Sour cream? Even LIGHT sour cream contains a hefty amount of calories if you consider I only allow myself 1000-1200 daily. 2 tablespoons of Light Sour Cream = 40 calories. do I stick with 2 tablespoons ALWAYS? No.

Add all this up- which is not uncommon for my typical eating day lately and you get 400-414 EXTRA calories that aren't always accounted for in my diary. This is MORE than I am burning off daily- and hence the scale staying steadfastly in the same place.

AND I MUST CONFESS THAT THESE ITEMS ARE THE ONES I AM LOGGING! WHAT ABOUT THE SMALL HALF A COOKIE HERE AND THE LICK OF ICECREAM THERE? I'm eating OVER 500 calories more a day on average than I should be. I'm TOTALLY lying to myself.

I deserve better.

I guess I just needed to get honest and really LOOK at what I am doing. It's SO easy to gloss over our habits and say "but, I'm eating healthy and I'm tracking my calories!" This is something that I see on Bandster boards daily- and in any interaction I have at the NWWLS clinic- ALL BITES COUNT.

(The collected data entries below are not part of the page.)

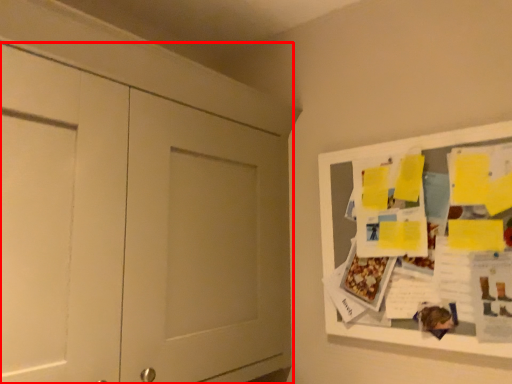 Question: From the image's perspective, what is the correct spatial positioning of door (annotated by the red box) in reference to bulletin board?

Choices:
 (A) below
 (B) above

Answer: (B) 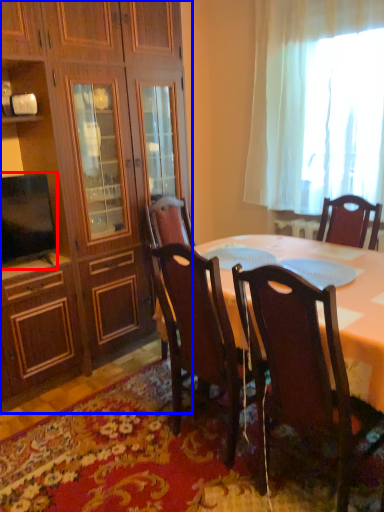 Question: Among these objects, which one is farthest to the camera, television (highlighted by a red box) or cabinetry (highlighted by a blue box)?

Choices:
 (A) television
 (B) cabinetry

Answer: (A) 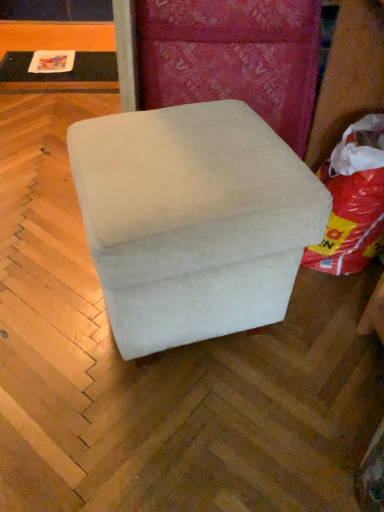 Where is `free space in front of white fabric bean bag at right`? The width and height of the screenshot is (384, 512). free space in front of white fabric bean bag at right is located at coordinates (332, 315). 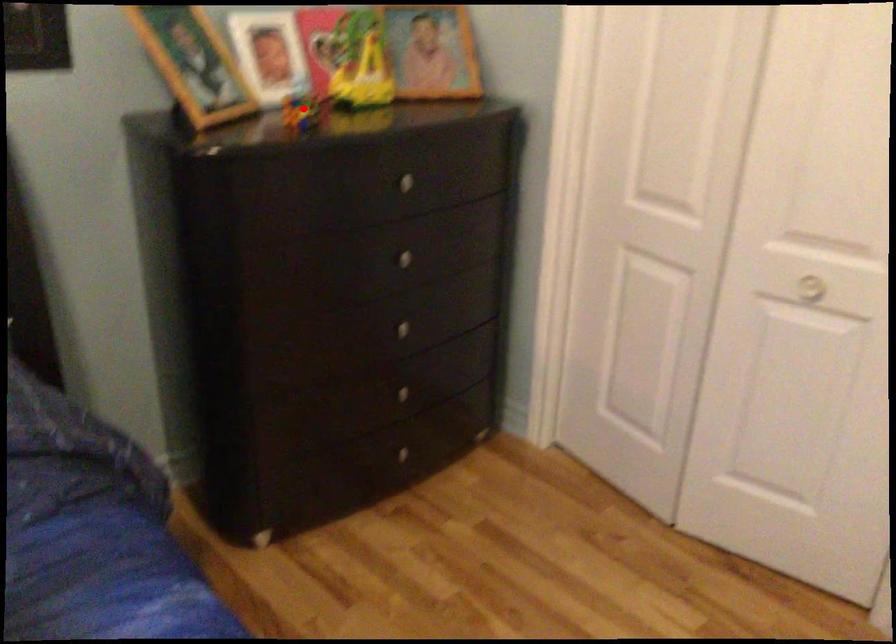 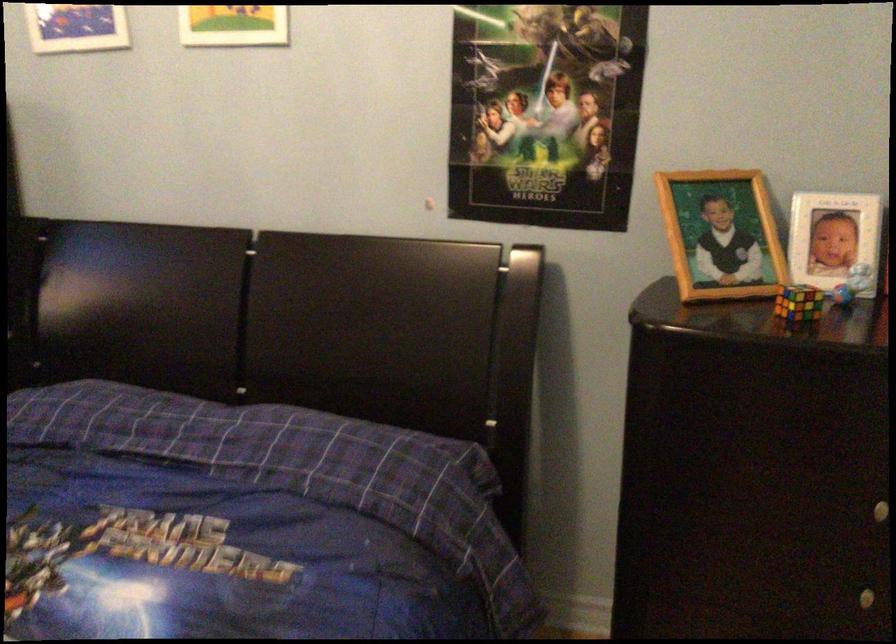 Question: I am providing you with two images of the same scene from different viewpoints. Image1 has a red point marked. In image2, the corresponding 3D location appears at what relative position? Reply with the corresponding letter.

Choices:
 (A) Closer
 (B) Farther

Answer: (A) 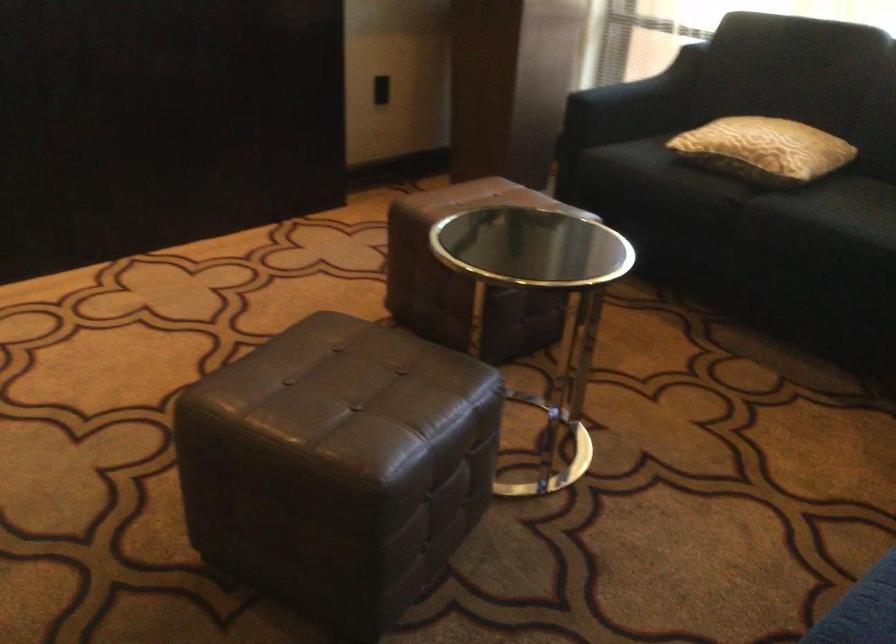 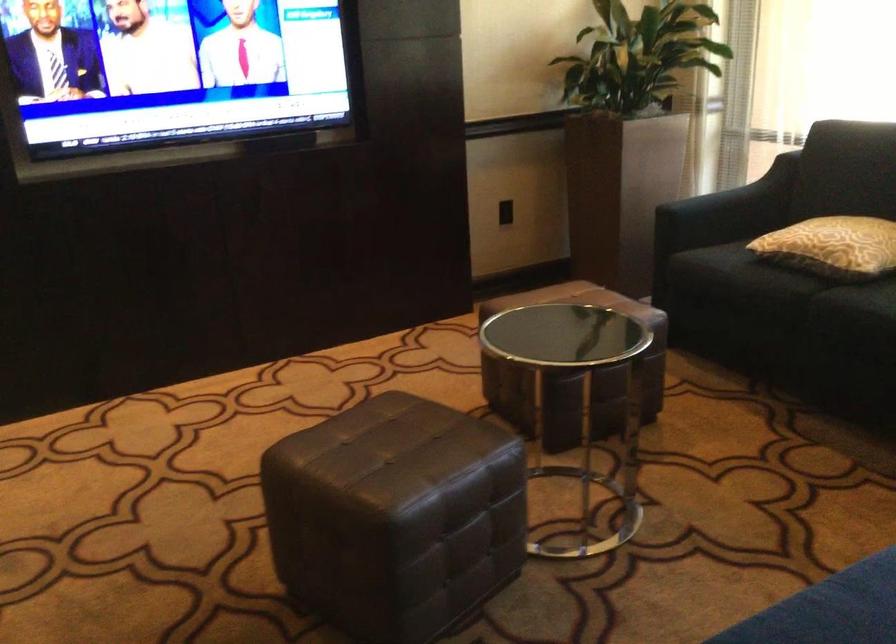 Question: How did the camera likely rotate?

Choices:
 (A) Left
 (B) Right
 (C) Up
 (D) Down

Answer: (A) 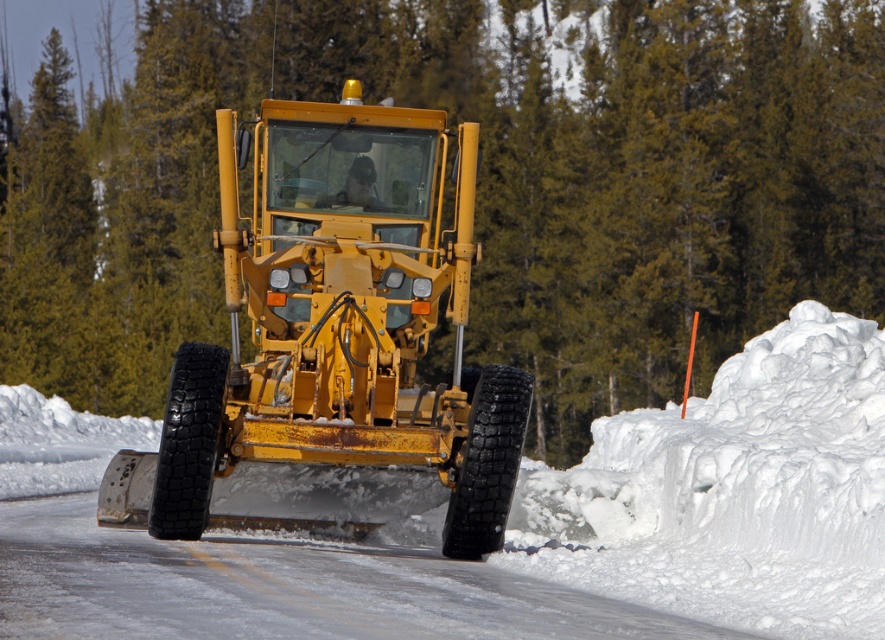 Question: Observing the image, what is the correct spatial positioning of white fluffy snow at center in reference to yellow metallic snowplow at center?

Choices:
 (A) left
 (B) right

Answer: (A)

Question: Among these objects, which one is nearest to the camera?

Choices:
 (A) yellow metallic snowplow at center
 (B) green textured tree at upper center
 (C) white fluffy snow at center

Answer: (C)

Question: Is green textured tree at upper center below yellow metallic snowplow at center?

Choices:
 (A) no
 (B) yes

Answer: (A)

Question: Which point appears farthest from the camera in this image?

Choices:
 (A) (358, 458)
 (B) (435, 337)
 (C) (578, 524)

Answer: (B)

Question: Which point is closer to the camera?

Choices:
 (A) white fluffy snow at center
 (B) green textured tree at upper center
 (C) yellow metallic snowplow at center

Answer: (A)

Question: Can you confirm if white fluffy snow at center is positioned above yellow metallic snowplow at center?

Choices:
 (A) yes
 (B) no

Answer: (B)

So now that I have uncovered the culprits, what do I plan to do about it? Well it's time to examine what I want- what my priorities are, and if I want to accomplish those things more than I want cheese, sour cream, and cookies. Funny enough- in the scheme of things- cheese, sour cream and cookies will not make me happy. Because I have them in my life now and I'm quite unhappy. Having my healthy body and slim self back will.